Task »
What is needed is a single figure: how many lines of the records below contain the word "responsible".

Information supplied »
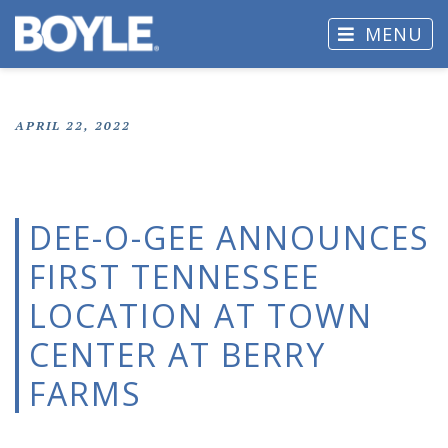
MENU
APRIL 22, 2022
DEE-O-GEE ANNOUNCES
FIRST TENNESSEE
LOCATION AT TOWN
CENTER AT BERRY
FARMS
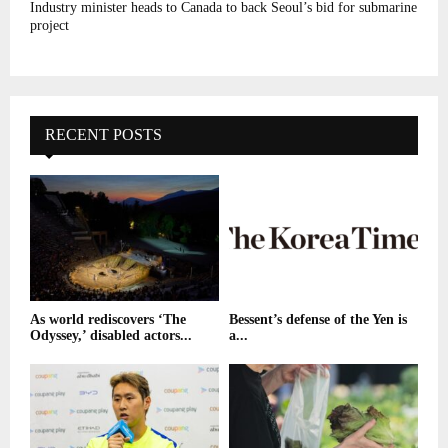
Industry minister heads to Canada to back Seoul’s bid for submarine
project
RECENT POSTS
As world rediscovers ‘The
Bessent’s defense of the Yen is
Odyssey,’ disabled actors...
a...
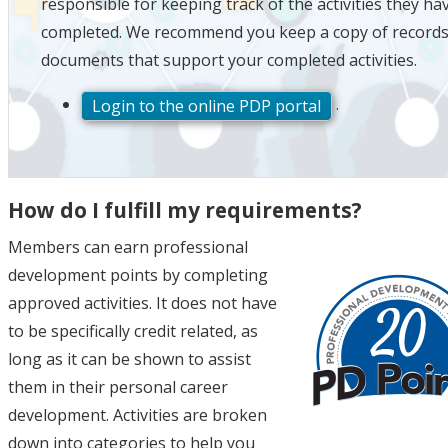
responsible for keeping track of the activities they ha
completed. We recommend you keep a copy of records
documents that support your completed activities.
.
Login to the online PDP portal
How do I fulfill my requirements?
Members can earn professional
development points by completing
approved activities. It does not have
to be specifically credit related, as
long as it can be shown to assist
them in their personal career
development. Activities are broken
down into categories to help you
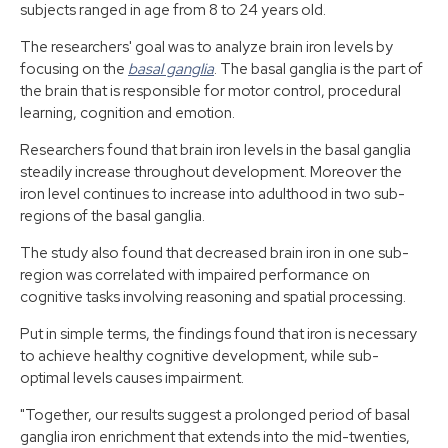
subjects ranged in age from 8 to 24 years old.
The researchers' goal was to analyze brain iron levels by
focusing on the
basal ganglia
. The basal ganglia is the part of
the brain that is responsible for motor control, procedural
learning, cognition and emotion.
Researchers found that brain iron levels in the basal ganglia
steadily increase throughout development. Moreover the
iron level continues to increase into adulthood in two sub-
regions of the basal ganglia.
The study also found that decreased brain iron in one sub-
region was correlated with impaired performance on
cognitive tasks involving reasoning and spatial processing.
Put in simple terms, the findings found that iron is necessary
to achieve healthy cognitive development, while sub-
optimal levels causes impairment.
"Together, our results suggest a prolonged period of basal
ganglia iron enrichment that extends into the mid-twenties,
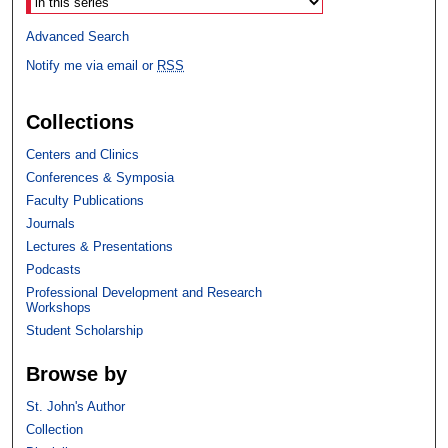
Advanced Search
Notify me via email or
RSS
Collections
Centers and Clinics
Conferences & Symposia
Faculty Publications
Journals
Lectures & Presentations
Podcasts
Professional Development and Research
Workshops
Student Scholarship
Browse by
St. John's Author
Collection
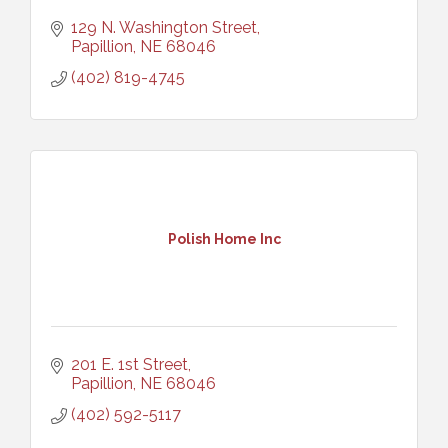
129 N. Washington Street
Papillion
NE
68046
(402) 819-4745
Polish Home Inc
201 E. 1st Street
Papillion
NE
68046
(402) 592-5117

Response for this exercise »
2